Álcool demais, aditivo de menos
Apesar do importante atributo da octanagem em padrões mundiais, que tem permitido o uso de taxas de compressão cada vez mais altas nos carros vendidos aqui — há vários motores acima de 12:1 —, nossa gasolina ainda tem seus problemas. O maior deles talvez seja a adulteração, a frequência com que sua qualidade é prejudicada por misturas em distribuidoras e postos desonestos, mas esse é um assunto à parte.
Entre as questões, o tipo aditivado, que recebe aditivos detergentes, precisa se tornar padrão e não mais opção. A limpeza de todo o caminho do combustível, desde o tanque até as câmaras de combustão, passando por injetores e válvulas de admissão, é essencial para manter o motor em suas características ideais por longo prazo, sem resíduos e carbonização, o que afeta as emissões poluentes.
É de surpreender que tanta gente (como se pode notar em qualquer posto Brasil afora) prefira usar a comum, por uma diferença de alguns centavos por litro, e abrir mão de um motor limpo por dentro e de menores manutenções. A distribuidora Texaco bem que tomou a direção certa ao lançar em 2007 as gasolinas com aditivo de limpeza Techron, fornecido em dois níveis, um deles em substituição à comum. Com isso, mesmo os interessados em menor custo de abastecimento passavam a usar algum teor de aditivo — mas a venda da rede de postos da empresa ao Grupo Ultra, que a converteu à marca Ipiranga em 2012, pôs fim à iniciativa.
O teor de álcool traz um problema
adicional: requer extensa adaptação dos
veículos importados para seu uso no Brasil
Em 2009 a Agência Nacional do Petróleo, Gás Natural e Biocombustíveis (ANP) havia determinado a aditivação de toda gasolina vendida no País a partir de 2014. No entanto, por uma dessas trapalhadas governamentais que cada vez mais se tornam a cara do Brasil, a medida foi adiada para julho de 2015 por uma divergência entre a agência (que quer a aditivação nas refinarias) e a Petrobras, que prefere deixar a tarefa às distribuidoras.

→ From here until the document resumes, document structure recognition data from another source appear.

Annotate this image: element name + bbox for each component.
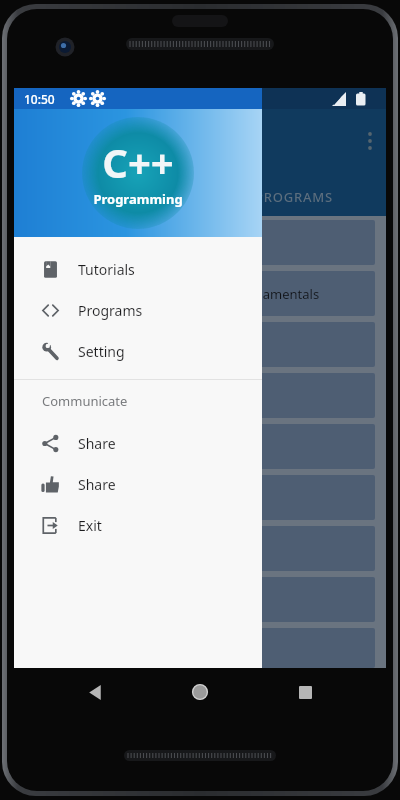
- staticText: Tutorials: [78, 260, 135, 279]
- button[interactable]: Home: [176, 668, 224, 716]
- button[interactable]: [18, 475, 375, 520]
- staticText: Share: [78, 434, 116, 453]
- button[interactable]: [18, 220, 375, 265]
- button[interactable]: Setting: [14, 331, 262, 372]
- button[interactable]: [18, 526, 375, 571]
- button[interactable]: Programs: [14, 290, 262, 331]
- button[interactable]: [18, 373, 375, 418]
- button[interactable]: Back: [71, 668, 119, 716]
- staticText: Setting: [78, 342, 125, 361]
- staticText: Fundamentals: [232, 285, 320, 303]
- button[interactable]: Recent apps: [281, 668, 329, 716]
- button[interactable]: Share: [14, 423, 262, 464]
- button[interactable]: Exit: [14, 505, 262, 546]
- button[interactable]: [18, 577, 375, 622]
- staticText: Programming: [93, 190, 183, 208]
- staticText: PROGRAMS: [255, 188, 334, 206]
- staticText: Programs: [78, 301, 143, 320]
- button[interactable]: Share: [14, 464, 262, 505]
- staticText: Exit: [78, 516, 102, 535]
- button[interactable]: Tutorials: [14, 249, 262, 290]
- button[interactable]: [18, 628, 375, 668]
- button[interactable]: More options: [350, 121, 390, 161]
- button[interactable]: Fundamentals: [18, 271, 375, 316]
- staticText: Communicate: [42, 392, 128, 410]
- staticText: C++: [102, 135, 174, 189]
- button[interactable]: [18, 424, 375, 469]
- button[interactable]: [18, 322, 375, 367]
- staticText: 10:50: [24, 91, 55, 107]
- staticText: Share: [78, 475, 116, 494]
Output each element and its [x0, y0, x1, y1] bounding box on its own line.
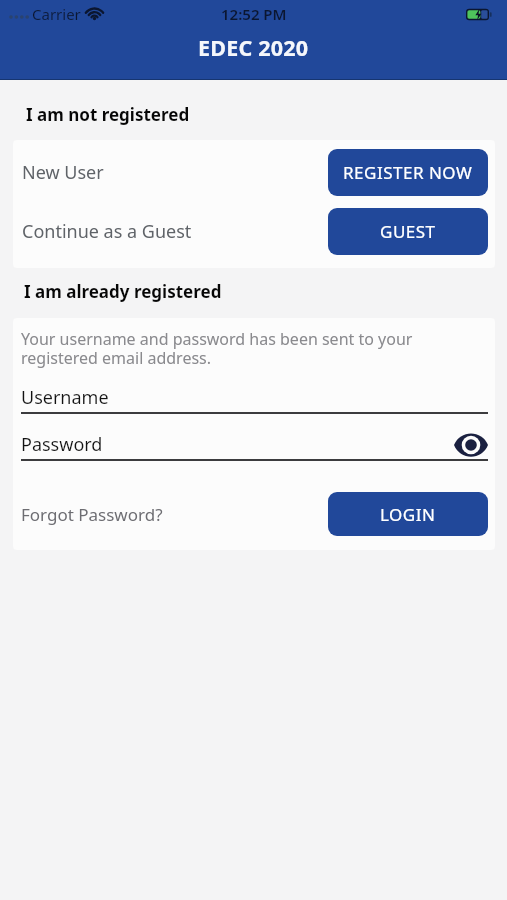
staticText: Continue as a Guest — [22, 219, 192, 244]
button[interactable]: Password — [21, 432, 488, 461]
button[interactable]: LOGIN — [328, 492, 488, 536]
button[interactable]: Username — [21, 385, 488, 414]
staticText: I am already registered — [24, 280, 222, 303]
staticText: Password — [21, 432, 103, 457]
button[interactable]: GUEST — [328, 208, 488, 255]
button[interactable]: Continue as a Guest — [22, 208, 488, 255]
button[interactable]: REGISTER NOW — [328, 149, 488, 196]
staticText: I am not registered — [26, 103, 190, 126]
staticText: LOGIN — [380, 503, 436, 526]
staticText: GUEST — [380, 220, 436, 243]
staticText: REGISTER NOW — [343, 161, 473, 184]
staticText: Your username and password has been sent… — [21, 328, 413, 369]
staticText: Username — [21, 385, 109, 410]
staticText: EDEC 2020 — [198, 33, 309, 62]
staticText: 12:52 PM — [221, 4, 287, 24]
button[interactable]: New User — [22, 149, 488, 196]
button[interactable] — [454, 433, 488, 457]
button[interactable]: Forgot Password? — [21, 503, 163, 526]
staticText: New User — [22, 160, 104, 185]
staticText: Carrier — [32, 4, 81, 24]
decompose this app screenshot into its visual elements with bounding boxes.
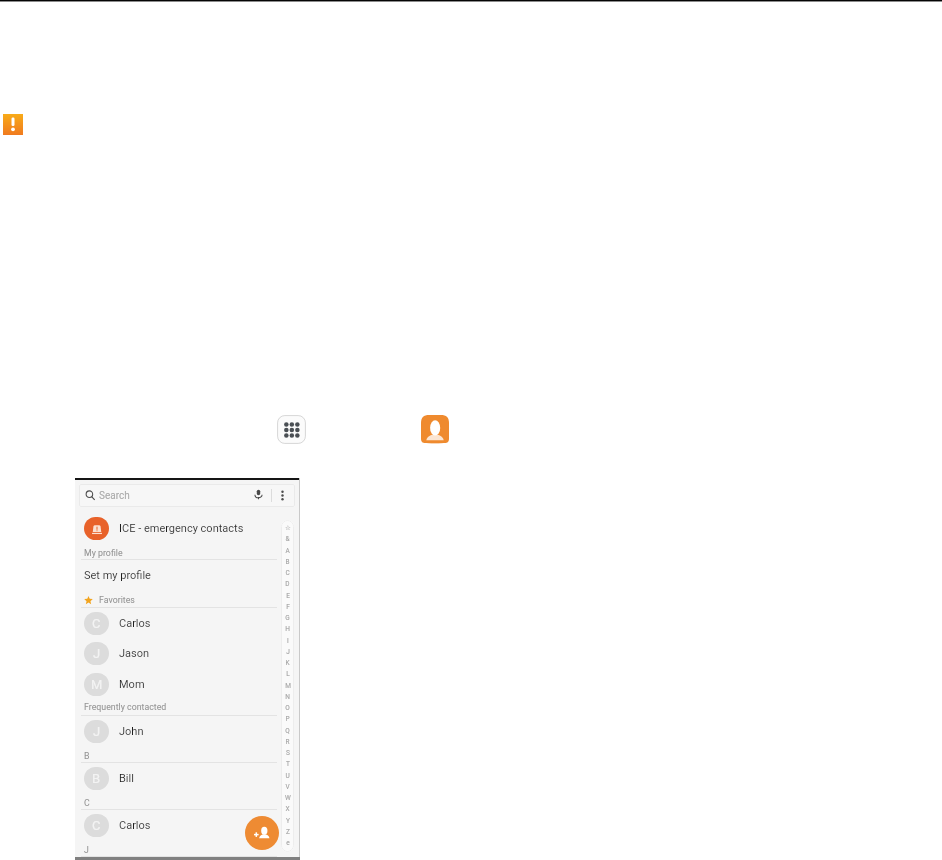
button[interactable]: B [75,767,300,790]
staticText: Carlos [119,819,151,832]
staticText: Favorites [99,595,135,605]
staticText: A [285,547,290,555]
staticText: B [92,771,101,786]
staticText: Frequently contacted [84,702,167,712]
button[interactable]: M [75,673,300,696]
staticText: Search [99,490,130,502]
staticText: L [286,670,290,678]
staticText: G [285,614,290,622]
staticText: P [285,715,290,723]
staticText: John [119,725,144,738]
button[interactable]: Add contact [245,816,279,850]
staticText: E [286,592,290,600]
button[interactable]: C [75,612,300,635]
staticText: M [285,682,291,690]
staticText: X [285,805,290,813]
staticText: & [285,535,290,543]
staticText: Set my profile [84,569,151,582]
staticText: Carlos [119,617,151,630]
staticText: J [93,724,101,739]
staticText: B [285,558,290,566]
button[interactable]: Important note [3,114,23,135]
button[interactable]: Alphabet index [281,520,294,852]
staticText: O [285,704,290,712]
staticText: ☆ [285,524,291,532]
button[interactable]: C [75,796,90,810]
staticText: C [92,616,101,631]
staticText: R [285,738,290,746]
button[interactable]: Set my profile [84,566,234,585]
other: Voice search [253,489,264,500]
staticText: C [84,798,90,808]
staticText: H [285,625,290,633]
staticText: J [93,646,101,661]
button[interactable]: C [75,814,300,837]
staticText: Jason [119,647,150,660]
staticText: ICE - emergency contacts [119,522,244,535]
button[interactable]: Search [79,484,295,507]
staticText: V [285,783,290,791]
staticText: Q [285,727,290,735]
staticText: My profile [84,548,123,558]
button[interactable]: My profile [75,546,123,560]
staticText: M [91,677,103,692]
button[interactable]: B [75,749,90,763]
staticText: F [286,603,290,611]
staticText: K [285,659,290,667]
staticText: D [285,580,290,588]
staticText: Bill [119,772,134,785]
button[interactable]: ICE - emergency contacts [75,517,300,540]
button[interactable]: Favorites [75,593,135,607]
staticText: B [84,751,90,761]
staticText: T [286,760,290,768]
staticText: Y [286,817,290,825]
staticText: U [285,772,290,780]
staticText: I [287,637,289,645]
staticText: J [84,845,89,855]
button[interactable]: Contacts app [421,415,449,443]
staticText: W [285,794,291,802]
staticText: C [92,818,101,833]
button[interactable]: Frequently contacted [75,700,167,714]
button[interactable]: J [75,720,300,743]
staticText: S [286,749,290,757]
staticText: Mom [119,678,145,691]
staticText: N [285,693,290,701]
staticText: е [286,839,290,847]
button[interactable]: J [75,843,89,857]
other: More options [279,490,286,501]
staticText: C [285,569,290,577]
staticText: Z [286,828,290,836]
button[interactable]: Phone dialer app [277,415,306,444]
button[interactable]: J [75,642,300,665]
staticText: J [286,648,290,656]
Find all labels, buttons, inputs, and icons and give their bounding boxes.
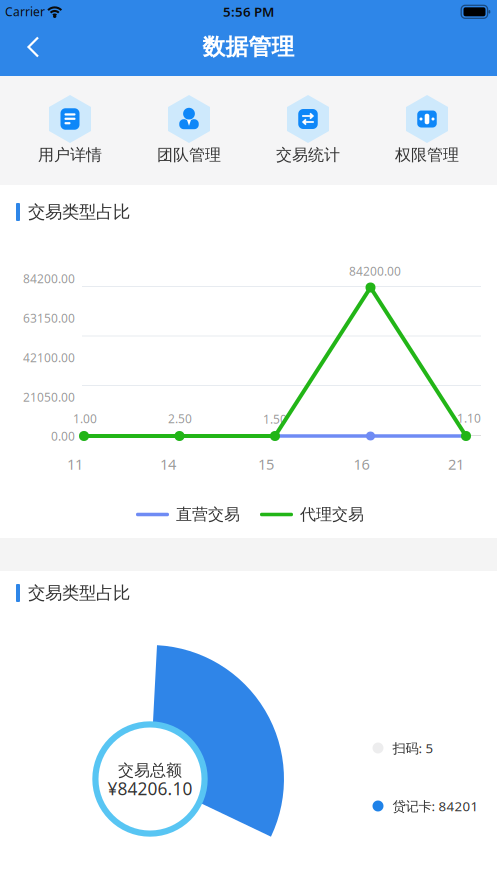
staticText: 交易类型占比 (28, 201, 130, 223)
staticText: 权限管理 (395, 145, 459, 165)
staticText: 84200.00 (23, 270, 75, 286)
staticText: 交易总额 (118, 761, 182, 780)
staticText: 0.00 (51, 428, 75, 444)
staticText: 扫码: 5 (392, 739, 434, 757)
staticText: 63150.00 (23, 310, 75, 326)
staticText: 1.00 (73, 410, 97, 426)
staticText: 2.50 (168, 410, 192, 426)
button[interactable]: 用户详情 (15, 83, 125, 179)
staticText: 14 (160, 454, 176, 474)
staticText: 代理交易 (300, 505, 364, 524)
staticText: 21050.00 (23, 389, 75, 405)
staticText: 42100.00 (23, 350, 75, 365)
button[interactable]: Back (10, 20, 54, 74)
staticText: 84200.00 (349, 263, 401, 279)
staticText: 交易类型占比 (28, 582, 130, 604)
button[interactable]: 贷记卡: 84201 (372, 797, 497, 815)
staticText: 16 (354, 454, 370, 474)
button[interactable]: 团队管理 (134, 83, 244, 179)
staticText: Carrier (5, 4, 45, 19)
button[interactable]: 扫码: 5 (372, 739, 497, 757)
staticText: 1.50 (263, 411, 287, 427)
staticText: 21 (448, 454, 464, 474)
button[interactable]: 交易统计 (253, 83, 363, 179)
staticText: 贷记卡: 84201 (392, 797, 478, 815)
staticText: ¥84206.10 (108, 777, 192, 800)
staticText: 交易统计 (276, 145, 340, 165)
staticText: 用户详情 (38, 145, 102, 165)
button[interactable]: 权限管理 (372, 83, 482, 179)
staticText: 团队管理 (157, 145, 221, 165)
staticText: 5:56 PM (223, 3, 274, 20)
staticText: 数据管理 (202, 33, 294, 61)
staticText: 11 (67, 454, 83, 474)
button[interactable]: 代理交易 (260, 505, 375, 524)
staticText: 15 (258, 454, 274, 474)
staticText: 直营交易 (176, 505, 240, 524)
staticText: 1.10 (457, 410, 481, 426)
button[interactable]: 直营交易 (136, 505, 251, 524)
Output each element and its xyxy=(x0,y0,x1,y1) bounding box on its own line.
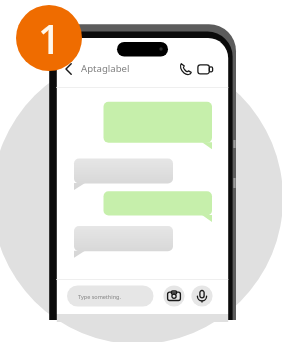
button[interactable]: Back xyxy=(61,61,75,75)
button[interactable]: Voice call xyxy=(178,61,193,76)
button[interactable]: Step 1 xyxy=(16,5,82,71)
button[interactable]: Type something. xyxy=(67,285,154,307)
button[interactable]: Voice message xyxy=(191,285,213,307)
staticText: Type something. xyxy=(78,293,121,300)
button[interactable]: Camera xyxy=(163,285,185,307)
button[interactable]: Video call xyxy=(196,61,214,79)
staticText: Aptaglabel xyxy=(81,62,130,75)
staticText: 1 xyxy=(38,11,61,65)
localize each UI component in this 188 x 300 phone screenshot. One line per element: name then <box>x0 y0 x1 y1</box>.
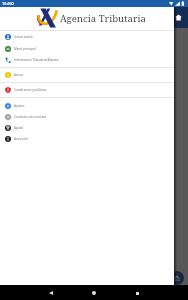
button[interactable]: Inicio <box>87 286 101 300</box>
button[interactable]: Inicio <box>172 11 185 24</box>
staticText: Condiciones y políticas <box>14 88 47 92</box>
button[interactable]: Recientes <box>130 286 144 300</box>
button[interactable]: Menú principal <box>0 43 174 54</box>
staticText: 10:46 <box>2 1 12 6</box>
staticText: Información Tributaria/Aduana <box>14 58 59 62</box>
button[interactable]: Ajustes <box>0 100 174 111</box>
button[interactable]: Información Tributaria/Aduana <box>0 54 174 65</box>
button[interactable]: Iniciar sesión <box>0 31 174 42</box>
button[interactable]: Atrás <box>44 286 58 300</box>
staticText: Acerca de <box>14 137 28 141</box>
button[interactable]: Acción <box>170 271 184 285</box>
staticText: Iniciar sesión <box>14 35 33 39</box>
button[interactable]: Contacta con nosotros <box>0 111 174 122</box>
staticText: Ayuda <box>14 126 23 130</box>
staticText: Contacta con nosotros <box>14 115 47 119</box>
staticText: Ajustes <box>14 104 25 108</box>
button[interactable]: Avisos <box>0 69 174 80</box>
staticText: Agencia Tributaria <box>60 12 146 25</box>
staticText: Avisos <box>14 73 24 77</box>
button[interactable]: Acerca de <box>0 133 174 144</box>
staticText: Menú principal <box>14 47 36 51</box>
button[interactable]: Ayuda <box>0 122 174 133</box>
button[interactable]: Condiciones y políticas <box>0 84 174 95</box>
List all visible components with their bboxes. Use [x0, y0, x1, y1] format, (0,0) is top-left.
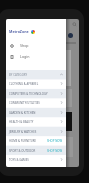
- staticText: MetroZone: [9, 29, 29, 34]
- button[interactable]: CLOTHING & APPAREL: [6, 79, 66, 88]
- staticText: CLOTHING & APPAREL: [9, 82, 39, 86]
- button[interactable]: COMPUTERS & TECHNOLOGY: [6, 89, 66, 98]
- button[interactable]: HOME & FURNITURE: [6, 136, 66, 145]
- staticText: SHOP NOW: [47, 149, 63, 153]
- staticText: COMPUTERS & TECHNOLOGY: [9, 92, 48, 96]
- staticText: SHOP NOW: [47, 139, 63, 143]
- staticText: Login: [20, 54, 30, 59]
- button[interactable]: JEWELRY & WATCHES: [6, 127, 66, 136]
- button[interactable]: Shop: [6, 40, 66, 51]
- button[interactable]: MetroZone: [9, 29, 35, 34]
- other: Search: [72, 22, 77, 27]
- staticText: HOME & FURNITURE: [9, 139, 37, 143]
- button[interactable]: HEALTH & BEAUTY: [6, 117, 66, 126]
- button[interactable]: BY CATEGORY: [6, 70, 66, 79]
- staticText: HEALTH & BEAUTY: [9, 120, 34, 124]
- staticText: GARDEN & KITCHEN: [9, 111, 36, 115]
- staticText: BY CATEGORY: [9, 73, 28, 77]
- staticText: JEWELRY & WATCHES: [9, 130, 37, 134]
- button[interactable]: COMMUNITY/UTILITIES: [6, 98, 66, 107]
- staticText: COMMUNITY/UTILITIES: [9, 101, 40, 105]
- button[interactable]: GARDEN & KITCHEN: [6, 108, 66, 117]
- staticText: SPORT & OUTDOOR: [9, 149, 36, 153]
- button[interactable]: SPORT & OUTDOOR: [6, 146, 66, 155]
- button[interactable]: Login: [6, 51, 66, 62]
- staticText: TOYS & GAMES: [9, 158, 29, 162]
- staticText: Shop: [20, 43, 29, 48]
- button[interactable]: TOYS & GAMES: [6, 155, 66, 164]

Outra questão: o Brasil é o único país que adiciona entre 20% e 25% de álcool à gasolina (o teor deveria ser de 22%, mas tem variado conforme a pressão dos usineiros junto ao governo federal). Embora benéfico à octanagem e à redução das emissões de gás carbônico (CO2), o álcool reduz o poder calorífico do combustível, ou seja, o carro com a chamada E22 roda menos quilômetros por litro que com gasolina pura — ou com menos álcool — de igual octanagem. Vários países adotaram a gasolina E10, com teor de álcool de 10%, com foco na menor emissão de CO2, mas oferecem a pura a quem preferir.
O teor de álcool traz um problema adicional: requer extensa adaptação dos veículos importados para uso no Brasil. Esse problema já foi maior quando não existia E10 lá fora, pois muitos fabricantes previam apenas gasolina pura, ou E0, o que exigia alterações bem mais abrangentes para a proteção ao maior poder corrosivo do derivado da cana. Com motores e linhas de combustível já adequados à E10 em âmbito praticamente mundial, hoje é comum que a E22 possa ser usada sem problemas.
Em alguns casos é preciso reprogramação da central eletrônica; em outros, não. Mesmo assim, é sempre necessário validar o veículo, o que demanda onerosos testes — e ajuda a explicar por que muitos carros interessantes não são vendidos no Brasil.